Release Notes#

This document describes the key features, software enhancements and improvements, and known issues for DALI 1.42.0. For previously released DALI documentation, see DALI Archives.

Overview#

DALI offers both performance and flexibility of accelerating different data pipelines (graphs that can have multiple outputs and inputs), as a single library, that can be easily integrated into different deep learning training and inference applications.

Using DALI#

Note

DALI builds for NVIDIA® CUDA® 12 dynamically link the CUDA toolkit. To use DALI, install the latest CUDA toolkit.

To upgrade to DALI 1.42.0 from a previous version of DALI, follow the installation and usage information in the DALI User Guide.

Note

The internal DALI C++ API used for operator’s implementation, and the C++ API that enables using DALI as a library from native code, is not yet officially supported. Hence these APIs may change in the next release without advance notice.

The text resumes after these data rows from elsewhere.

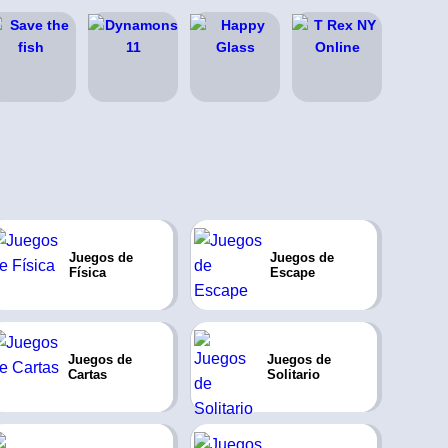
Juegos de
Juegos de
Física
Escape
Juegos de
Juegos de
Cartas
Solitario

Key Features and Enhancements#

This DALI release includes the following key features and enhancements:

  • Introduced more flexible execution in the DALI pipeline with the experimental_exec_dynamic flag (5593), (5528), (5620), (5602), (5529), and (5595).

    • Enabled support for GPU-to-CPU transfers in a pipeline.

    • Added support for accessing CPU metadata of GPU outputs (e.g. shape of GPU decoded images/videos).

  • Added support for CUDA 12.6U1 (5616).

  • Added an option to return the number of frames in the experimental video reader (5628).

Fixed Issues#

The following issues were fixed in this release:

  • Fixed handling of optical flow initialization failure (5624).

Breaking Changes#

  • There are no breaking changes in this DALI release.

Deprecated Features#

  • No issues were deprecated in this release.

Known Issues#

This DALI release includes the following known issues:

  • The following operators do not currently support checkpointing: experimental.readers.fits, experimental.decoders.video, experimental.inputs.video, and experimental.decoders.image_random_crop.

  • The video loader operator requires that the key frames occur, at a minimum, every 10 to 15 frames of the video stream.

    If the key frames occur at a frequency that is less than 10-15 frames, the returned frames might be out of sync.

  • The experimental VideoReaderDecoder does not support open GOP.

    It will not report an error and might produce invalid frames. VideoReader uses a heuristic approach to detect open GOP and should work in most common cases.

  • In experimental debug and eager modes, the GPU external source is not properly synchronized with DALI internal streams.

    As a workaround, you can manually synchronize the device before returning the data from the callback.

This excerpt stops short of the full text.